Records from a collection:
|---|
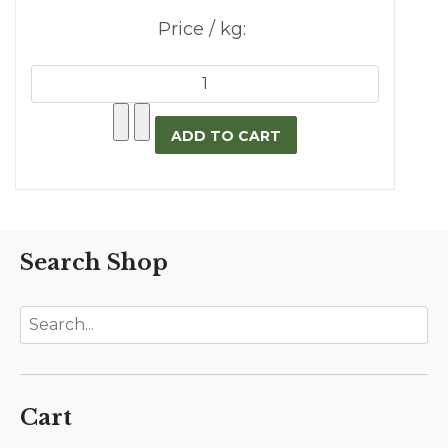
Price / kg:
Search Shop
Cart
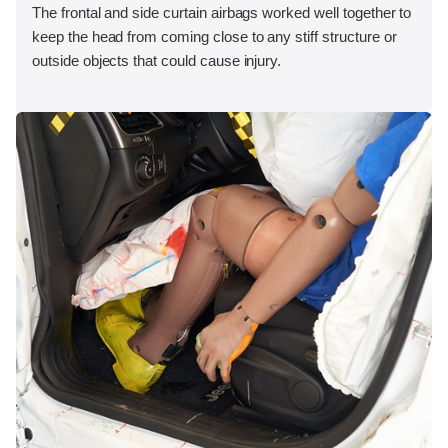
The frontal and side curtain airbags worked well together to
keep the head from coming close to any stiff structure or
outside objects that could cause injury.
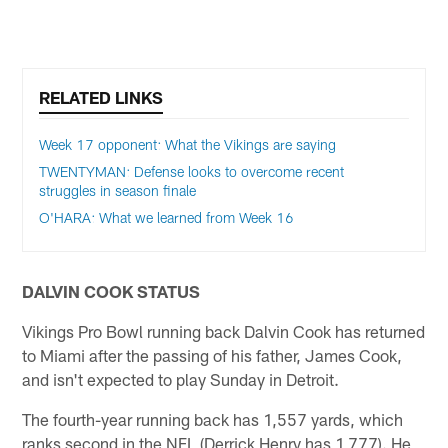
RELATED LINKS
Week 17 opponent: What the Vikings are saying
TWENTYMAN: Defense looks to overcome recent
struggles in season finale
O'HARA: What we learned from Week 16
DALVIN COOK STATUS
Vikings Pro Bowl running back Dalvin Cook has returned
to Miami after the passing of his father, James Cook,
and isn't expected to play Sunday in Detroit.
The fourth-year running back has 1,557 yards, which
ranks second in the NFL (Derrick Henry has 1,777). He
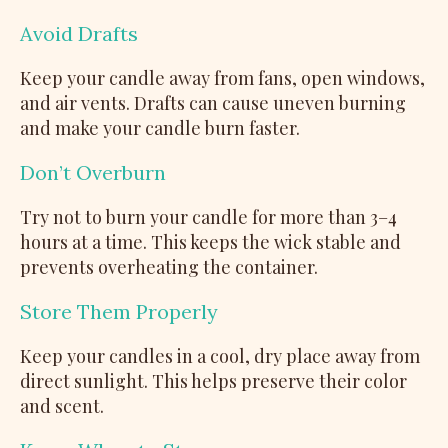
Avoid Drafts
Keep your candle away from fans, open windows,
and air vents. Drafts can cause uneven burning
and make your candle burn faster.
Don’t Overburn
Try not to burn your candle for more than 3–4
hours at a time. This keeps the wick stable and
prevents overheating the container.
Store Them Properly
Keep your candles in a cool, dry place away from
direct sunlight. This helps preserve their color
and scent.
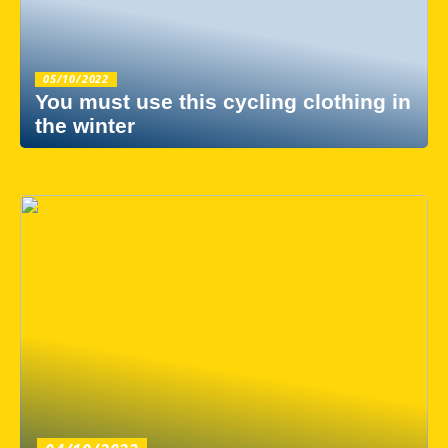
05/10/2022
You must use this cycling clothing in
the winter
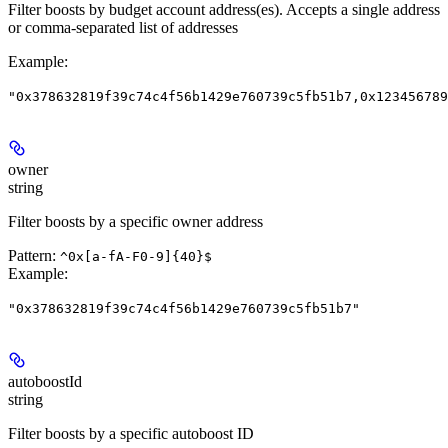
Filter boosts by budget account address(es). Accepts a single address
or comma-separated list of addresses
Example
:
"0x378632819f39c74c4f56b1429e760739c5fb51b7,0x123456789
owner
string
Filter boosts by a specific owner address
Pattern:
^0x[a-fA-F0-9]{40}$
Example
:
"0x378632819f39c74c4f56b1429e760739c5fb51b7"
autoboostId
string
Filter boosts by a specific autoboost ID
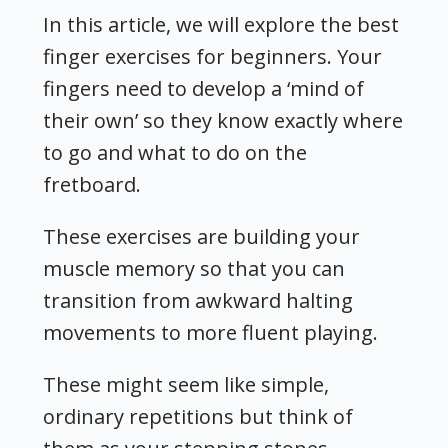
In this article, we will explore the best
finger exercises for beginners.
Your
fingers need to develop a ‘mind of
their own’ so they know exactly where
to go and what to do on the
fretboard
.
These exercises are building your
muscle memory so that you can
transition from awkward halting
movements to more fluent playing.
These might seem like simple,
ordinary repetitions but think of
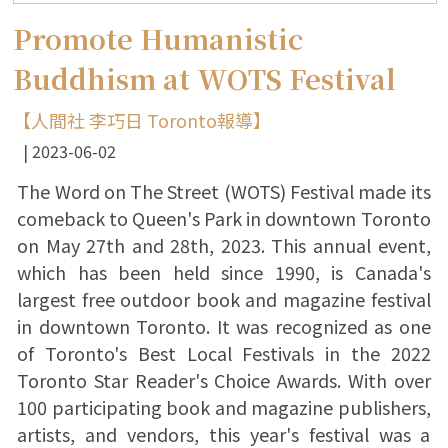
Promote Humanistic
Buddhism at WOTS Festival
【人間社 李巧日 Toronto報導】
2023-06-02
The Word on The Street (WOTS) Festival made its
comeback to Queen's Park in downtown Toronto
on May 27th and 28th, 2023. This annual event,
which has been held since 1990, is Canada's
largest free outdoor book and magazine festival
in downtown Toronto. It was recognized as one
of Toronto's Best Local Festivals in the 2022
Toronto Star Reader's Choice Awards. With over
100 participating book and magazine publishers,
artists, and vendors, this year's festival was a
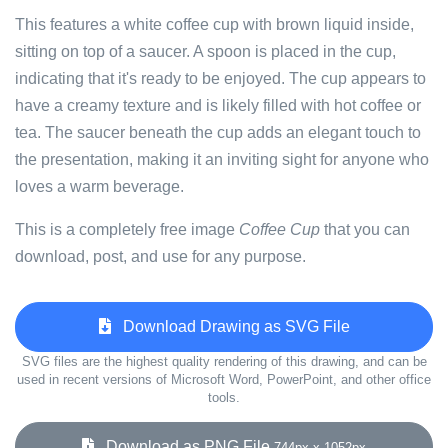
This features a white coffee cup with brown liquid inside,
sitting on top of a saucer. A spoon is placed in the cup,
indicating that it's ready to be enjoyed. The cup appears to
have a creamy texture and is likely filled with hot coffee or
tea. The saucer beneath the cup adds an elegant touch to
the presentation, making it an inviting sight for anyone who
loves a warm beverage.
This is a completely free image
Coffee Cup
that you can
download, post, and use for any purpose.
Download Drawing as SVG File
SVG files are the highest quality rendering of this drawing, and can be
used in recent versions of Microsoft Word, PowerPoint, and other office
tools.
Download as PNG File
744px x 1052px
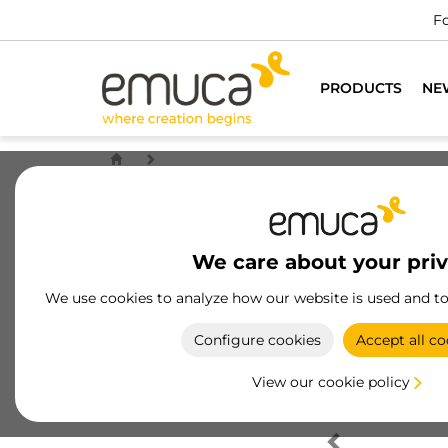
Fo
PRODUCTS
NE
We care about your pri
We use cookies to analyze how our website is used and t
Configure cookies
Accept all co
View our cookie policy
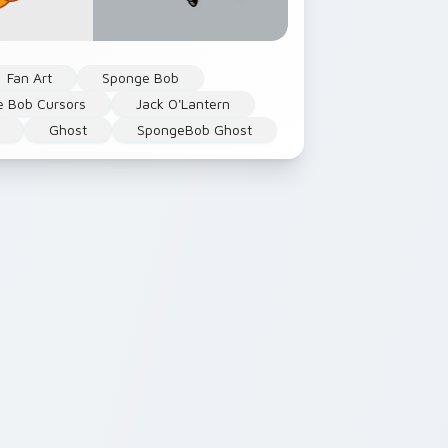
Fan Art
Sponge Bob
 Bob Cursors
Jack O'Lantern
Ghost
SpongeBob Ghost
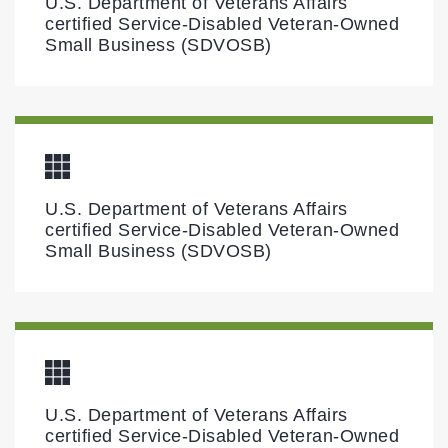
U.S. Department of Veterans Affairs
certified Service-Disabled Veteran-Owned
Small Business (SDVOSB)
U.S. Department of Veterans Affairs
certified Service-Disabled Veteran-Owned
Small Business (SDVOSB)
U.S. Department of Veterans Affairs
certified Service-Disabled Veteran-Owned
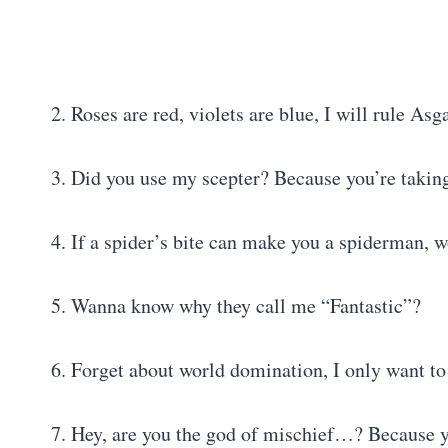
2. Roses are red, violets are blue, I will rule As
3. Did you use my scepter? Because you’re taking
4. If a spider’s bite can make you a spiderman, 
5. Wanna know why they call me “Fantastic”?
6. Forget about world domination, I only want t
7. Hey, are you the god of mischief…? Because you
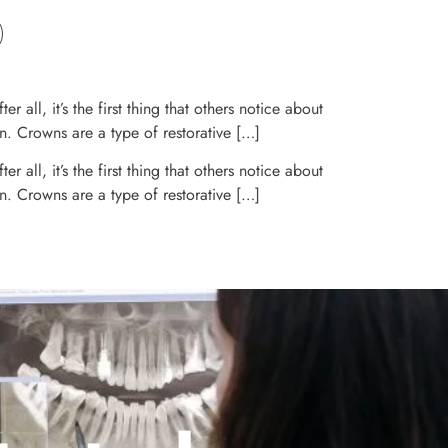
 all, it’s the first thing that others notice about
n. Crowns are a type of restorative […]
 all, it’s the first thing that others notice about
n. Crowns are a type of restorative […]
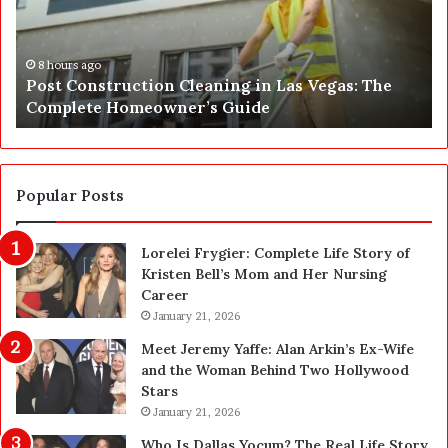
C
J
o
u
n
s
s
t
8 hours ago
Post Construction Cleaning in Las Vegas: The
t
G
Complete Homeowner’s Guide
r
o
u
t
c
a
t
S
i
a
Popular Posts
o
f
n
e
Lorelei Frygier: Complete Life Story of
C
t
Kristen Bell’s Mom and Her Nursing
l
y
Career
e
U
a
January 21, 2026
p
n
g
Meet Jeremy Yaffe: Alan Arkin’s Ex-Wife
i
r
and the Woman Behind Two Hollywood
n
a
Stars
g
d
January 21, 2026
i
e
n
—
Who Is Dallas Yocum? The Real Life Story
|---|
» Exercise details: Show the lines above with "hours".

» Answer to the exercise:
hours at a time. This keeps the wick stable and
8 hours ago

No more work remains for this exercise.